Now I could almost hear my mother's voice calling "You kids stop playing and get in this house this very minute!". We hastily arranged the first rappel, with a goal of getting back to the canyon bottom before the light completely failed. We had figured out on the way up that we had carried two ropes up here in vain. All of the pitches were of half-length except the first, and there was an intermediate anchor on it just for the rappel that was not shown on the topo. The temptation might have been to combine rappels, but we couldn't afford to risk having a knot hang up on this highly featured wall, so we used a single rope and made up for the transition time in more efficient rope retrieval.

We made it to the big pine tree at the bottom of the approach slabs with a little light left, but the descent of the canyon itself would be no pushover, even with the single headlamp we had. The first section is a horrendous thrash through stickery brush well above the arroyo bottom, which is dominated by impassible dropoffs in this area. By the time we got through that section and were back in the watercourse (dry at this time of year), I had blood dripping from a big scratch on my arm and numerous minor scratches on my face and neck. There might be a more reasonable passage here, but I'm yet to find it in four tries. We turned on the headlamp at the junction of the North Fork and the main canyon, and the next hour was the familiar routine of finding a passage down a wild canyon in the desert night. Even though we were getting tired and hungry, we both admitted to enjoying it in a perverse sort of way.

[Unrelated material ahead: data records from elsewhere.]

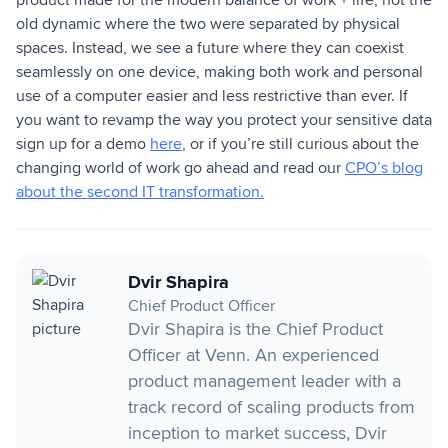
old dynamic where the two were separated by physical
spaces. Instead, we see a future where they can coexist
seamlessly on one device, making both work and personal
use of a computer easier and less restrictive than ever. If
you want to revamp the way you protect your sensitive data
sign up for a demo
here
, or if you’re still curious about the
changing world of work go ahead and read our
CPO’s blog
about the second IT transformation.
Dvir Shapira
Chief Product Officer
Dvir Shapira is the Chief Product
Officer at Venn. An experienced
product management leader with a
track record of scaling products from
inception to market success, Dvir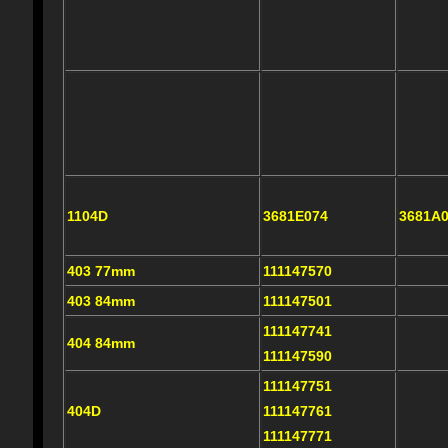
1104D
3681E074
3681A
403 77mm
111147570
403 84mm
111147501
111147741
404 84mm
111147590
111147751
404D
111147761
111147771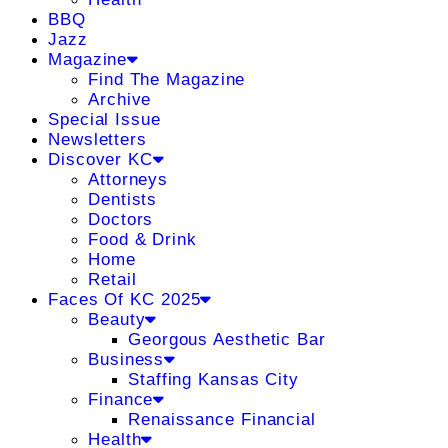
BBQ
Jazz
Magazine
Find The Magazine
Archive
Special Issue
Newsletters
Discover KC
Attorneys
Dentists
Doctors
Food & Drink
Home
Retail
Faces Of KC 2025
Beauty
Georgous Aesthetic Bar
Business
Staffing Kansas City
Finance
Renaissance Financial
Health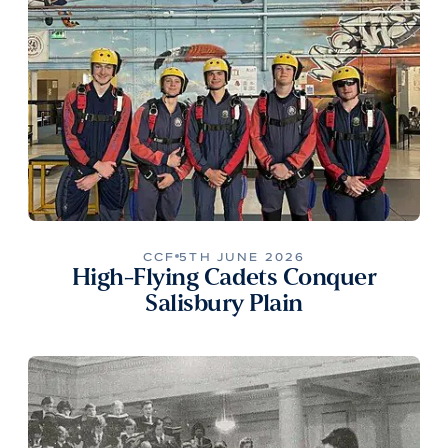
CCF
5TH JUNE 2026
High-Flying Cadets Conquer
Salisbury Plain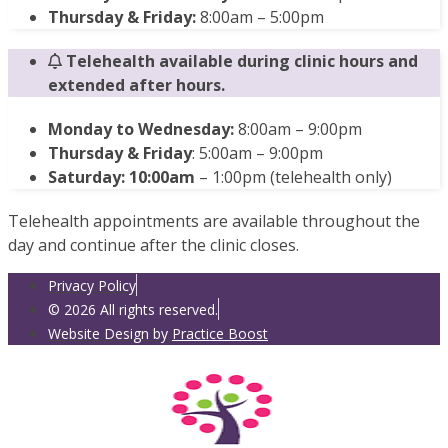
Thursday & Friday:
8:00am – 5:00pm
Telehealth available during clinic hours and
extended after hours.
Monday to Wednesday:
8:00am – 9:00pm
Thursday & Friday
: 5:00am – 9:00pm
Saturday: 10:00am
– 1:00pm (telehealth only)
Telehealth appointments are available throughout the
day and continue after the clinic closes.
Privacy Policy
© 2026 All rights reserved.
Website Design by
Practice Boost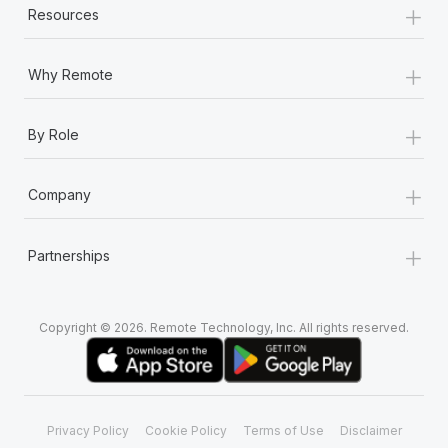
+
Resources
+
Why Remote
+
By Role
+
Company
+
Partnerships
Copyright © 2026. Remote Technology, Inc. All rights reserved.
Privacy Policy
Cookie Policy
Terms of Use
Disclaimer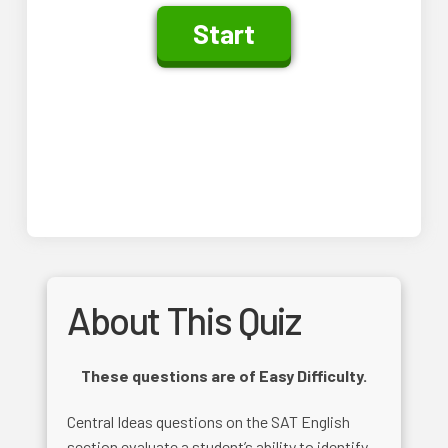
About This Quiz
These questions are of Easy Difficulty.
Central Ideas questions on the SAT English
section evaluate a student’s ability to identify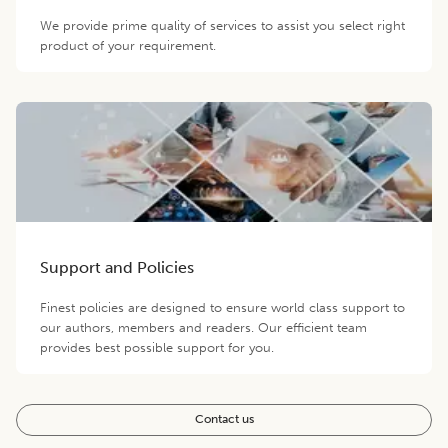
We provide prime quality of services to assist you select right
product of your requirement.
Support and Policies
Finest policies are designed to ensure world class support to
our authors, members and readers. Our efficient team
provides best possible support for you.
Contact us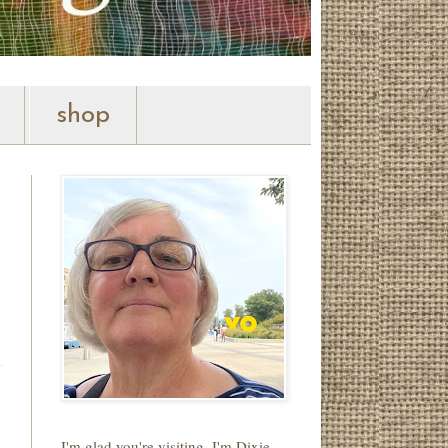
shop
I'm glad you're visiting. I'm Dixie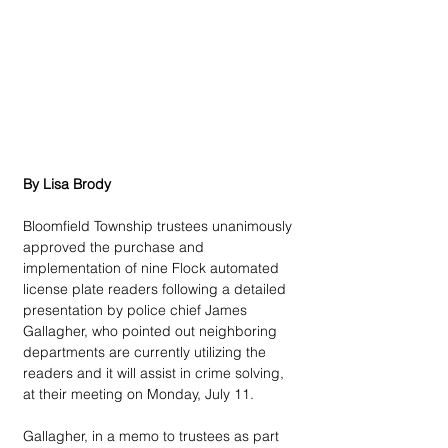
By Lisa Brody
Bloomfield Township trustees unanimously 
approved the purchase and 
implementation of nine Flock automated 
license plate readers following a detailed 
presentation by police chief James 
Gallagher, who pointed out neighboring 
departments are currently utilizing the 
readers and it will assist in crime solving, 
at their meeting on Monday, July 11.
Gallagher, in a memo to trustees as part 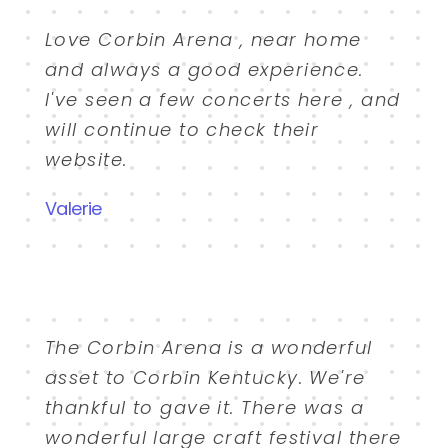
Love Corbin Arena , near home
and always a good experience.
I've seen a few concerts here , and
will continue to check their
website.
Valerie
The Corbin Arena is a wonderful
asset to Corbin Kentucky. We're
thankful to gave it. There was a
wonderful large craft festival there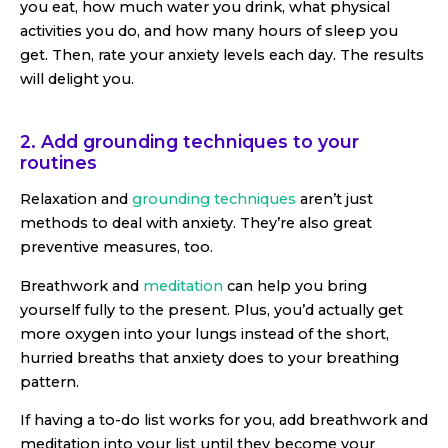
you eat, how much water you drink, what physical
activities you do, and how many hours of sleep you
get. Then, rate your anxiety levels each day. The results
will delight you.
2. Add grounding techniques to your
routines
Relaxation and
grounding techniques
aren’t just
methods to deal with anxiety. They’re also great
preventive measures, too.
Breathwork and
meditation
can help you bring
yourself fully to the present. Plus, you’d actually get
more oxygen into your lungs instead of the short,
hurried breaths that anxiety does to your breathing
pattern.
If having a to-do list works for you, add breathwork and
meditation into your list until they become your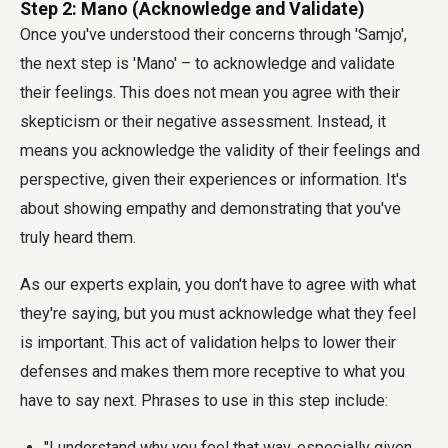
Step 2: Mano (Acknowledge and Validate)
Once you've understood their concerns through 'Samjo',
the next step is 'Mano' – to acknowledge and validate
their feelings. This does not mean you agree with their
skepticism or their negative assessment. Instead, it
means you acknowledge the validity of their feelings and
perspective, given their experiences or information. It's
about showing empathy and demonstrating that you've
truly heard them.
As our experts explain, you don't have to agree with what
they're saying, but you must acknowledge what they feel
is important. This act of validation helps to lower their
defenses and makes them more receptive to what you
have to say next. Phrases to use in this step include:
"I understand why you feel that way, especially given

Once out of the canyon mouth, we had many trails from which to choose. Too many trails, it turns out, and we were lured off on a wrong branch more than once. We could see the ranger vehicles sweeping the loop road, handing out big tickets to any vehicles parked there after the 7:00 curfew, so we pushed the pace as much as possible. We arrived at the car just after two rangers had arrived, and explained to them in a friendly and obsequious manner that we had underestimated the difficulty of the route and the canyon, and couldn't possibly have gotten down any earlier. We were really sorry, and would certainly call the phone number posted prominently on the sign at the trailhead should we ever come back. It wouldn't have gone down quite so well to tell the whole truth, which is that we just kept playing as long as we thought we could without getting a good spanking. And, we would certainly be back. Not only are there 2 more pitches on Eagle Dance, but we were within spitting distance of Levitation 29 the whole climb, and that route now seemed a lot more within reason.